- _Study material_:
=== Section Start ===

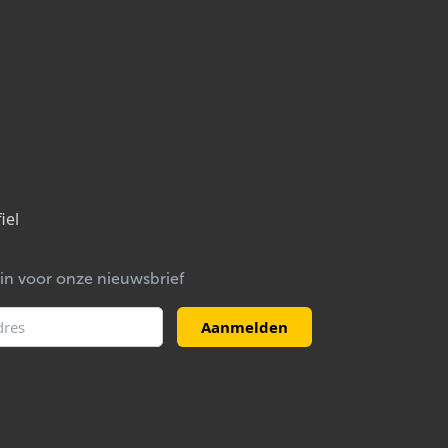
iel
e in voor onze nieuwsbrief
Aanmelden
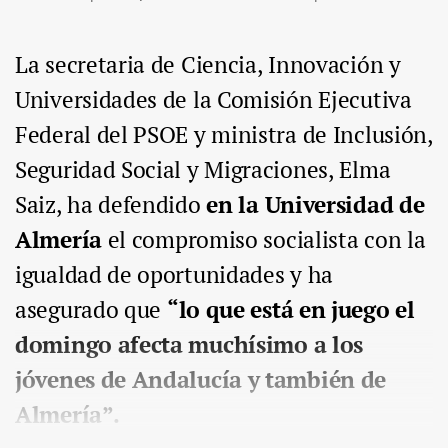
La secretaria de Ciencia, Innovación y
Universidades de la Comisión Ejecutiva
Federal del PSOE y ministra de Inclusión,
Seguridad Social y Migraciones, Elma
Saiz, ha defendido
en la Universidad de
Almería
el compromiso socialista con la
igualdad de oportunidades y ha
asegurado que
“lo que está en juego el
domingo afecta muchísimo a los
jóvenes de Andalucía y también de
Almería”.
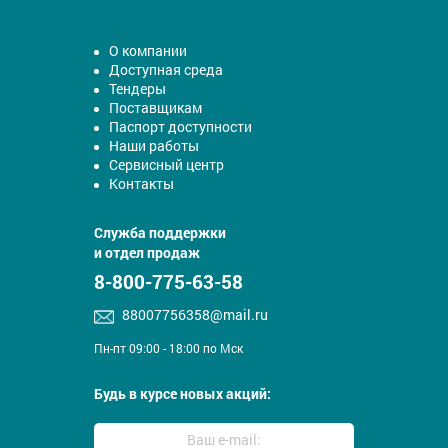
О компании
Доступная среда
Тендеры
Поставщикам
Паспорт доступности
Наши работы
Сервисный центр
Контакты
Служба поддержки
и отдел продаж
8-800-775-63-58
88007756358@mail.ru
Пн-пт 09:00 - 18:00 по Мск
Будь в курсе новых акций:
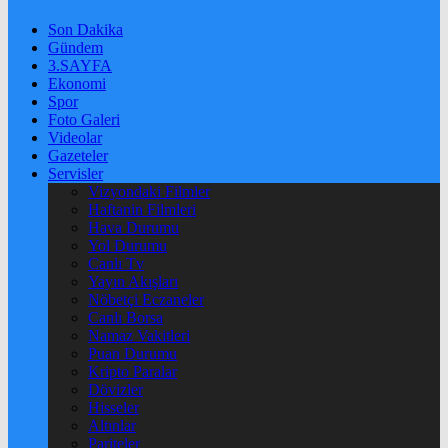
Son Dakika
Gündem
3.SAYFA
Ekonomi
Spor
Foto Galeri
Videolar
Gazeteler
Servisler
Vizyondaki Filmler
Haftanin Filmleri
Hava Durumu
Yol Durumu
Canlı Tv
Yayın Akışları
Nöbetçi Eczaneler
Canlı Borsa
Namaz Vakitleri
Puan Durumu
Kripto Paralar
Dövizler
Hisseler
Altınlar
Pariteler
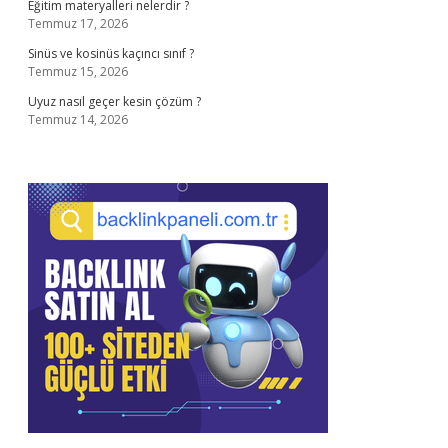
Eğitim materyalleri nelerdir ?
Temmuz 17, 2026
Sinüs ve kosinüs kaçıncı sınıf ?
Temmuz 15, 2026
Uyuz nasıl geçer kesin çözüm ?
Temmuz 14, 2026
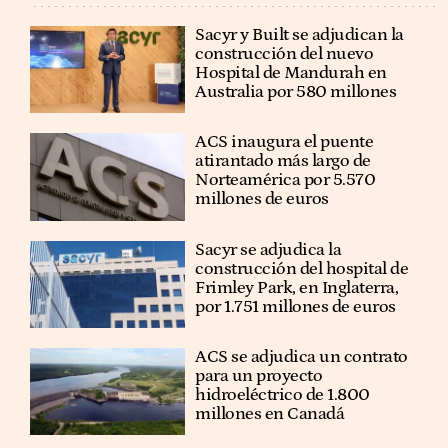
Sacyr y Built se adjudican la
construcción del nuevo
Hospital de Mandurah en
Australia por 580 millones
ACS inaugura el puente
atirantado más largo de
Norteamérica por 5.570
millones de euros
Sacyr se adjudica la
construcción del hospital de
Frimley Park, en Inglaterra,
por 1.751 millones de euros
ACS se adjudica un contrato
para un proyecto
hidroeléctrico de 1.800
millones en Canadá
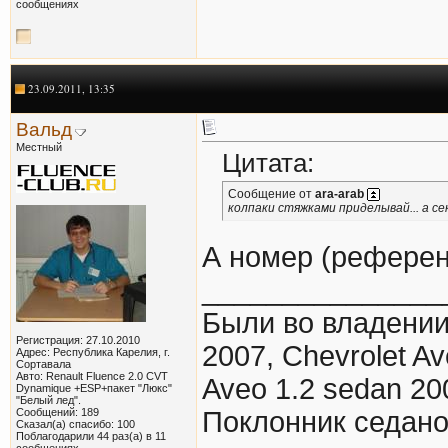
сообщениях
23.09.2011, 13:35
Вальд
Местный
Цитата:
Сообщение от
ara-arab
колпаки стяжками приделывай... а с
А номер (референ
_______________
Были во владении:
Регистрация: 27.10.2010
2007, Chevrolet Av
Адрес: Республика Карелия, г.
Сортавала
Авто: Renault Fluence 2.0 CVT
Aveo 1.2 sedan 20
Dynamique +ESP+пакет "Люкс"
"Белый лед".
Сообщений: 189
Поклонник седано
Сказал(а) спасибо: 100
Поблагодарили 44 раз(а) в 11
сообщениях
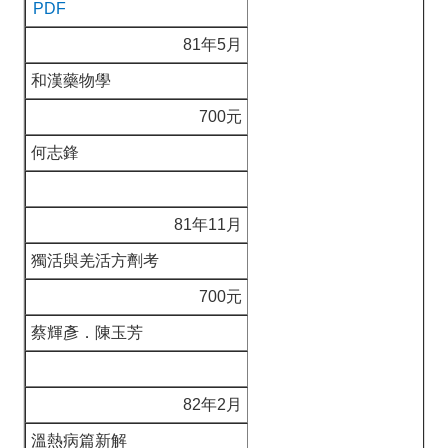
PDF
81年5月
和漢藥物學
700元
何志鋒
81年11月
獨活與羌活方劑考
700元
蔡輝彥．陳玉芳
82年2月
溫熱病篇新解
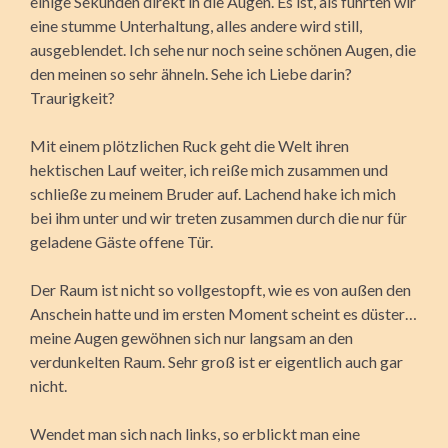
einige Sekunden direkt in die Augen. Es ist, als führten wir
eine stumme Unterhaltung, alles andere wird still,
ausgeblendet. Ich sehe nur noch seine schönen Augen, die
den meinen so sehr ähneln. Sehe ich Liebe darin?
Traurigkeit?
Mit einem plötzlichen Ruck geht die Welt ihren
hektischen Lauf weiter, ich reiße mich zusammen und
schließe zu meinem Bruder auf. Lachend hake ich mich
bei ihm unter und wir treten zusammen durch die nur für
geladene Gäste offene Tür.
Der Raum ist nicht so vollgestopft, wie es von außen den
Anschein hatte und im ersten Moment scheint es düster…
meine Augen gewöhnen sich nur langsam an den
verdunkelten Raum. Sehr groß ist er eigentlich auch gar
nicht.
Wendet man sich nach links, so erblickt man eine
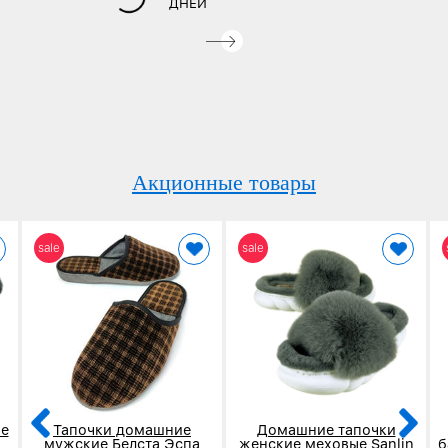
ДНЕЙ
Акционные товары
sale
sale
е
Тапочки домашние
Домашние тапочки
мужские Белста Эспа
женские меховые Sanlin
б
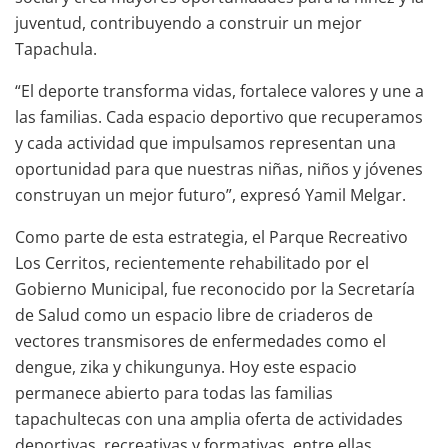
juventud, contribuyendo a construir un mejor
Tapachula.
“El deporte transforma vidas, fortalece valores y une a
las familias. Cada espacio deportivo que recuperamos
y cada actividad que impulsamos representan una
oportunidad para que nuestras niñas, niños y jóvenes
construyan un mejor futuro”, expresó Yamil Melgar.
Como parte de esta estrategia, el Parque Recreativo
Los Cerritos, recientemente rehabilitado por el
Gobierno Municipal, fue reconocido por la Secretaría
de Salud como un espacio libre de criaderos de
vectores transmisores de enfermedades como el
dengue, zika y chikungunya. Hoy este espacio
permanece abierto para todas las familias
tapachultecas con una amplia oferta de actividades
deportivas, recreativas y formativas, entre ellas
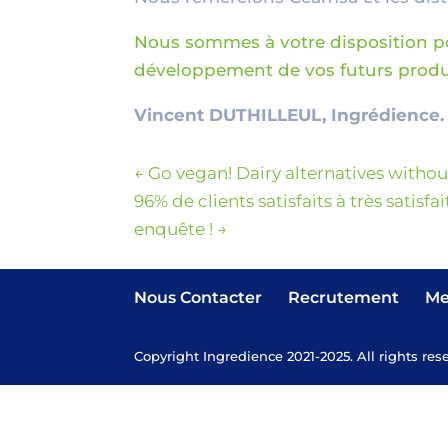
Nous sommes à votre disposition 
développement de vos futurs produ
Vincent DUTHILLEUL, Ingrédience.
←
Go vegan! Dairy alternatives with
96% de clients satisfaits à très satisfai
enquête !
→
Nous Contacter
Recrutement
Me
Copyright Ingredience 2021-2025. All rights res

=== Section End ===

- _Exercise directions_:
Could you output the entire listing verbatim while omitting its pictures?

- _Result_:
iel
e in voor onze nieuwsbrief
Aanmelden
La secretaria de Ciencia, Innovación y
Universidades de la Comisión Ejecutiva
Federal del PSOE y ministra de Inclusión,
Seguridad Social y Migraciones, Elma
Saiz, ha defendido
en la Universidad de
Almería
el compromiso socialista con la
igualdad de oportunidades y ha
asegurado que
“lo que está en juego el
domingo afecta muchísimo a los
jóvenes de Andalucía y también de
Almería”.
О компании
Доступная среда
Тендеры
Поставщикам
Паспорт доступности
Наши работы
Сервисный центр
Контакты
Служба поддержки
и отдел продаж
8-800-775-63-58
88007756358@mail.ru
Пн-пт 09:00 - 18:00 по Мск
Будь в курсе новых акций:
Son Dakika
Gündem
3.SAYFA
Ekonomi
Spor
Foto Galeri
Videolar
Gazeteler
Servisler
Vizyondaki Filmler
Haftanin Filmleri
Hava Durumu
Yol Durumu
Canlı Tv
Yayın Akışları
Nöbetçi Eczaneler
Canlı Borsa
Namaz Vakitleri
Puan Durumu
Kripto Paralar
Dövizler
Hisseler
Altınlar
Pariteler
Eğitim materyalleri nelerdir ?
Temmuz 17, 2026
Sinüs ve kosinüs kaçıncı sınıf ?
Temmuz 15, 2026
Uyuz nasıl geçer kesin çözüm ?
Temmuz 14, 2026
Sacyr y Built se adjudican la
construcción del nuevo
Hospital de Mandurah en
Australia por 580 millones
ACS inaugura el puente
atirantado más largo de
Norteamérica por 5.570
millones de euros
Sacyr se adjudica la
construcción del hospital de
Frimley Park, en Inglaterra,
por 1.751 millones de euros
ACS se adjudica un contrato
para un proyecto
hidroeléctrico de 1.800
millones en Canadá
сообщениях
23.09.2011, 13:35
Вальд
Местный
Цитата:
Сообщение от
ara-arab
колпаки стяжками приделывай... а с
А номер (референ
_______________
Были во владении:
Регистрация: 27.10.2010
2007, Chevrolet Av
Адрес: Республика Карелия, г.
Сортавала
Авто: Renault Fluence 2.0 CVT
Aveo 1.2 sedan 20
Dynamique +ESP+пакет "Люкс"
"Белый лед".
Сообщений: 189
Поклонник седано
Сказал(а) спасибо: 100
Поблагодарили 44 раз(а) в 11
сообщениях
PDF
81年5月
和漢藥物學
700元
何志鋒
81年11月
獨活與羌活方劑考
700元
蔡輝彥．陳玉芳
82年2月
溫熱病篇新解
einige Sekunden direkt in die Augen. Es ist, als führten wir
eine stumme Unterhaltung, alles andere wird still,
ausgeblendet. Ich sehe nur noch seine schönen Augen, die
den meinen so sehr ähneln. Sehe ich Liebe darin?
Traurigkeit?
Mit einem plötzlichen Ruck geht die Welt ihren
hektischen Lauf weiter, ich reiße mich zusammen und
schließe zu meinem Bruder auf. Lachend hake ich mich
bei ihm unter und wir treten zusammen durch die nur für
geladene Gäste offene Tür.
Der Raum ist nicht so vollgestopft, wie es von außen den
Anschein hatte und im ersten Moment scheint es düster…
meine Augen gewöhnen sich nur langsam an den
verdunkelten Raum. Sehr groß ist er eigentlich auch gar
nicht.
Wendet man sich nach links, so erblickt man eine
ДНЕЙ
Акционные товары
sale
sale
е
Тапочки домашние
Домашние тапочки
мужские Белста Эспа
женские меховые Sanlin
б
juventud, contribuyendo a construir un mejor
Tapachula.
“El deporte transforma vidas, fortalece valores y une a
las familias. Cada espacio deportivo que recuperamos
y cada actividad que impulsamos representan una
oportunidad para que nuestras niñas, niños y jóvenes
construyan un mejor futuro”, expresó Yamil Melgar.
Como parte de esta estrategia, el Parque Recreativo
Los Cerritos, recientemente rehabilitado por el
Gobierno Municipal, fue reconocido por la Secretaría
de Salud como un espacio libre de criaderos de
vectores transmisores de enfermedades como el
dengue, zika y chikungunya. Hoy este espacio
permanece abierto para todas las familias
tapachultecas con una amplia oferta de actividades
deportivas, recreativas y formativas, entre ellas
Nous sommes à votre disposition 
développement de vos futurs produ
Vincent DUTHILLEUL, Ingrédience.
←
Go vegan! Dairy alternatives with
96% de clients satisfaits à très satisfai
enquête !
→
Nous Contacter
Recrutement
Me
Copyright Ingredience 2021-2025. All rights res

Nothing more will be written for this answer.